EXERCISE: Among these records, which lines include "prix"? Copy them out.

INFORMATION SHOWN:
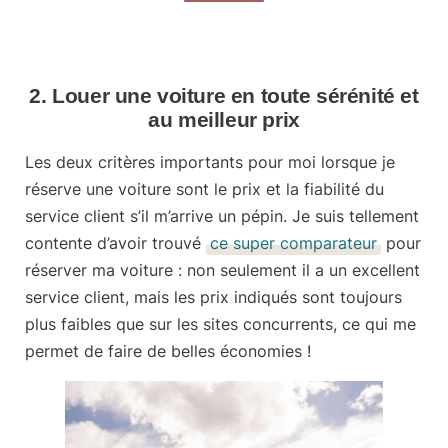
2. Louer une voiture en toute sérénité et
au meilleur prix
Les deux critères importants pour moi lorsque je
réserve une voiture sont le prix et la fiabilité du
service client s’il m’arrive un pépin. Je suis tellement
contente d’avoir trouvé
ce super comparateur
pour
réserver ma voiture
: non seulement il a un excellent
service client, mais les prix indiqués sont toujours
plus faibles que sur les sites concurrents, ce qui me
permet de faire de belles économies !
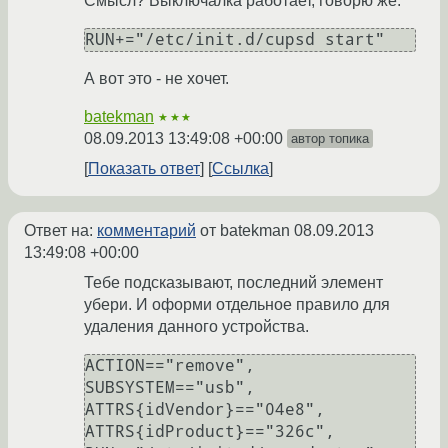
Смысл? Выключалка работает, говорю же.
RUN+="/etc/init.d/cupsd start"
А вот это - не хочет.
batekman
★★★
08.09.2013 13:49:08 +00:00
автор топика
Показать ответ
Ссылка
Ответ на:
комментарий
от batekman
08.09.2013
13:49:08 +00:00
Тебе подсказывают, последний элемент
убери. И оформи отдельное правило для
удаления данного устройства.
ACTION=="remove", 
SUBSYSTEM=="usb", 
ATTRS{idVendor}=="04e8", 
ATTRS{idProduct}=="326c", 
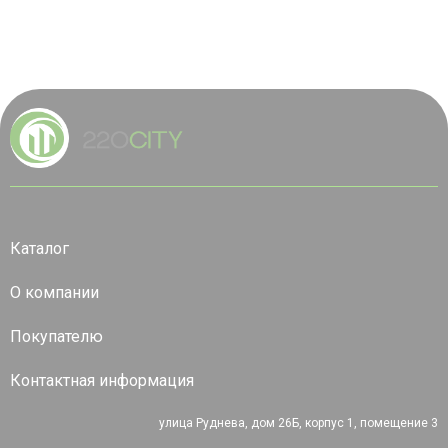
Каталог
О компании
Покупателю
Контактная информация
улица Руднева, дом 26Б, корпус 1, помещение 3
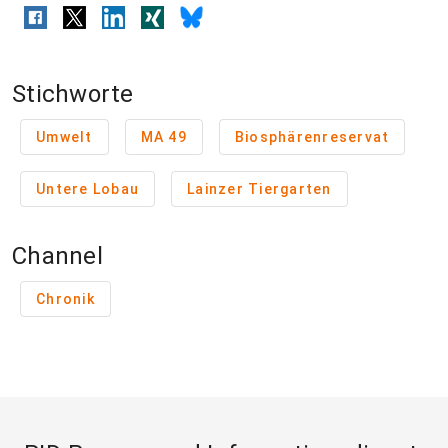
Stichworte
Umwelt
MA 49
Biosphärenreservat
Untere Lobau
Lainzer Tiergarten
Channel
Chronik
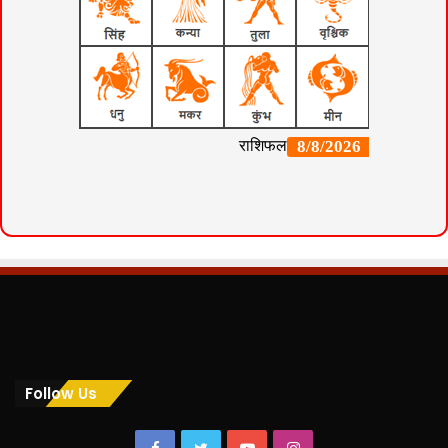
Follow Us
Facebook
Twitter
YouTube
Instagram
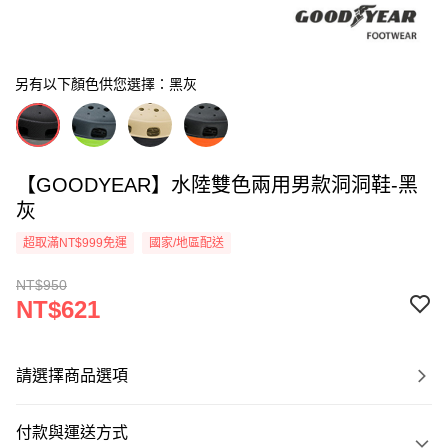
另有以下顏色供您選擇：黑灰
【GOODYEAR】水陸雙色兩用男款洞洞鞋-黑
灰
超取滿NT$999免運
國家/地區配送
NT$950
NT$621
請選擇商品選項
付款與運送方式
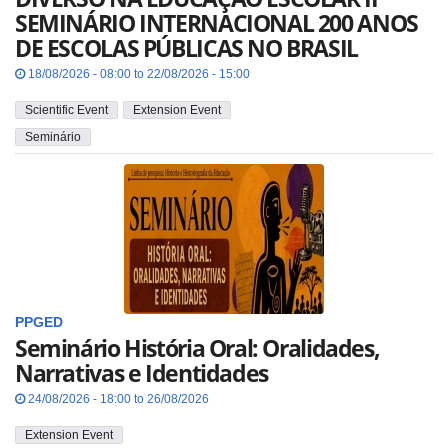
SEMINÁRIO INTERNACIONAL 200 ANOS
DE ESCOLAS PÚBLICAS NO BRASIL
18/08/2026 - 08:00 to 22/08/2026 - 15:00
Scientific Event
Extension Event
Seminário
PPGED
Seminário História Oral: Oralidades,
Narrativas e Identidades
24/08/2026 - 18:00 to 26/08/2026
Extension Event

RESPONSE BELOW:
au meilleur prix
réserve une voiture sont le prix et la fiabilité du
service client, mais les prix indiqués sont toujours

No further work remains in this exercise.